To draw the Lewis structure for the I3+ ion and describe its molecular geometry, follow these steps:
- Count the Total Number of Valence Electrons:
- Iodine (I) has 7 valence electrons.
- Since there are three iodine atoms, the total number of valence electrons is 3 × 7 = 21.
- However, the I3+ ion has a positive charge, which means it has lost one electron.
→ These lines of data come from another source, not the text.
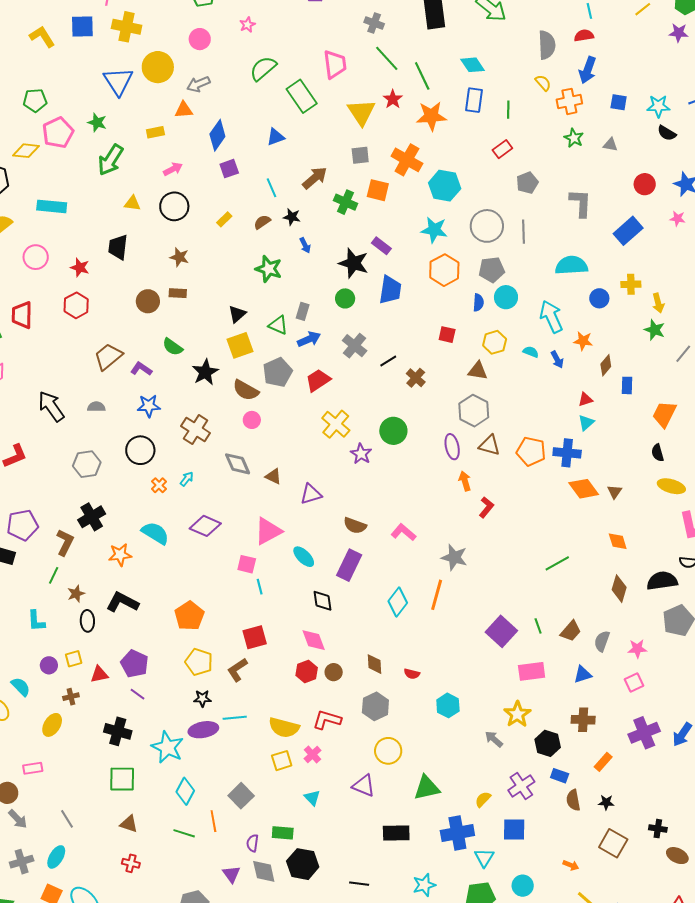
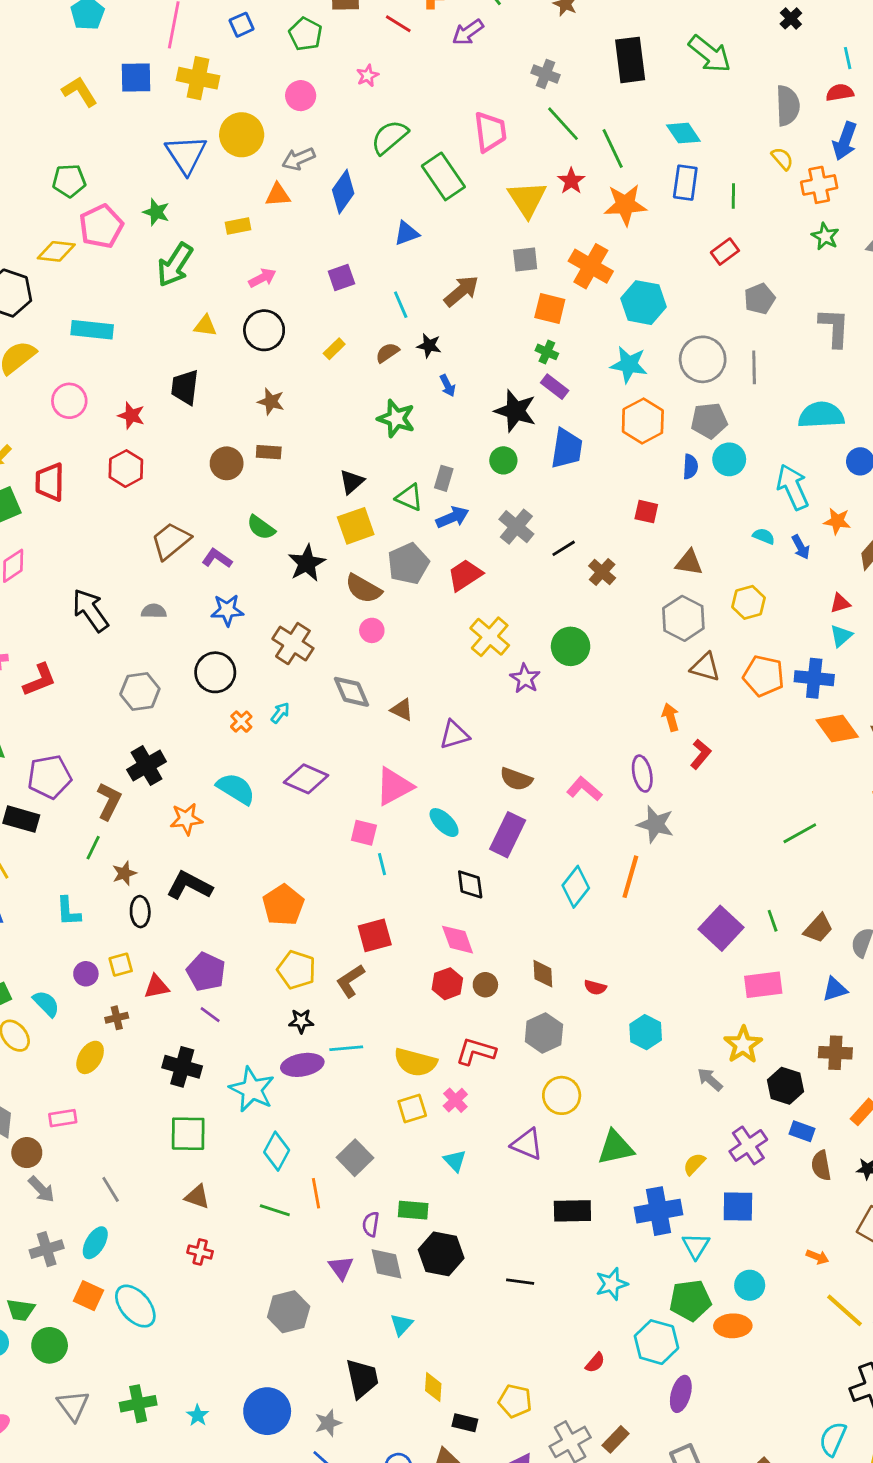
blue diamond: (217, 135) -> (343, 192), moved
green cross: (346, 202) -> (547, 352), moved, size x0.7
yellow hexagon: (495, 342) -> (749, 602), moved
purple ellipse: (452, 447) -> (642, 774), moved

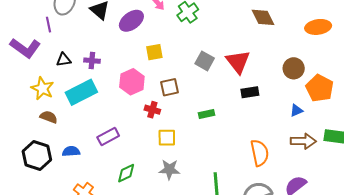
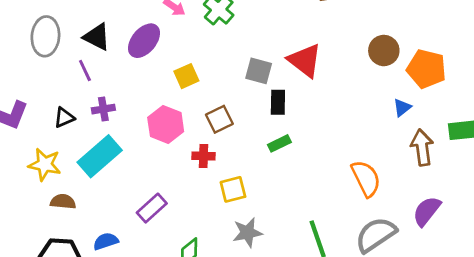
purple line: (49, 25) -> (85, 71), moved
black rectangle: (250, 92) -> (278, 102), moved, turned -66
brown arrow: (303, 141) -> (422, 147), turned -85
Therefore, the total number of valence electrons is 21 – 1 = 20.
- Determine the Central Atom:
- In the I3+ ion, the central atom is the middle iodine atom.
- Draw the Skeleton Structure:
- Place the central iodine atom in the middle and connect it to the other two iodine atoms with single bonds.
- Distribute the Remaining Electrons:
- After forming the single bonds, you have used 4 electrons (2 for each bond).
- You have 16 electrons left to distribute as lone pairs.
- Place three lone pairs on each of the outer iodine atoms and two lone pairs on the central iodine atom.
- Check the Octet Rule:
- Each iodine atom should have 8 electrons around it (either in bonds or lone pairs).
- In this structure, each iodine atom satisfies the octet rule.
- Determine the Molecular Geometry:
- The I3+ ion has a linear molecular geometry.
- This is because the central iodine atom is bonded to two other iodine atoms, and there are no lone pairs on the central atom that would cause a deviation from linearity.
In summary, the Lewis structure for the I3+ ion consists of three iodine atoms with the central iodine atom bonded to the other two. The molecular geometry is linear.